The gameplay in Rally Cross 2 is structured identically to the first. You can choose to run a single race, time trial, practice, season, or two-player race (unfortunately, the four-player option has been removed). Races can be run in forward or reverse either in the same direction or head-on against one or three other cars. There are still only three CPU opponents, but the relative lack of competition doesn't take away from the fun. Naturally, season mode is where it's at because that's where you will unlock more cars and tracks. There is a nice variety of well-designed tracks available plus several more that can be accessed via code (including the Oasis and Jungle tracks from Rally Cross). However, the game is a little deficient when it comes to vehicles. There are only seven cars and three trucks to choose from, all but three of which must be unlocked. I'd like to think that there are many more buried in the game somewhere, but I haven't found any yet.

Difficulty : 87
Just like Rally Cross, Rally Cross 2 offers three levels of difficulty: Rookie, Veteran, and Pro. Each level must be cleared by winning the season championship prior to moving on to the next. Doing so will unlock more cars and tracks. You begin with three vehicles and three tracks and progress from there.
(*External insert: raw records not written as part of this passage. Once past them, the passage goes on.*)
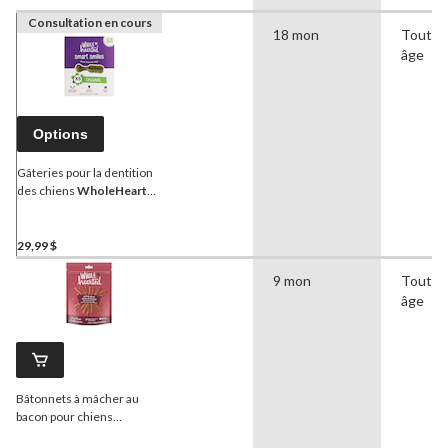
Consultation en cours
18 mon
Tout
âge
Options
Gâteries pour la dentition
des chiens
WholeHearted
Smart Smiles, très petit,
paq. 84, 742 g
29,99 $
9 mon
Tout
âge
Bâtonnets à mâcher au
bacon pour chiens
WholeHearted
Soft &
The AI of the CPU vehicles is very good. There are not infallible and you will see them crash and spin out of their own accord, especially at the lowest difficulty setting. They will challenge you physically, but are nowhere near as dastardly as the opposing drivers in Rally Cross were. Like the relaxed physics model, this is consistent with the reduced difficulty level of Rally Cross 2. I recall how challenging it was to clear the Rookie level in Rally Cross, but had little difficulty getting past it in Rally Cross 2. The real challenge doesn't begin until Veteran level. This smoothes out the learning curve for newcomers at the expense of longer term challenge.

Overall : 87
I have to admit to some initial disappointment with Rally Cross 2. I was a huge fan of the original and, while Rally Cross 2 bears a lot of surface resemblance to Rally Cross, it just doesn't feel the same. Rally Cross had a charm and magic all its own which has been lost in the translation. That said, as I played further into Rally Cross 2, I discovered a very entertaining game in its own right. It offers great control, a good sense of speed, very nice graphics, and a terrific and easy to use track editor that adds significantly to replay value. Rally Cross 2 is one of the best arcade racers to be released since Need for Speed 3 and is a game that will be finding its way into my Playstation long after this review has been filed.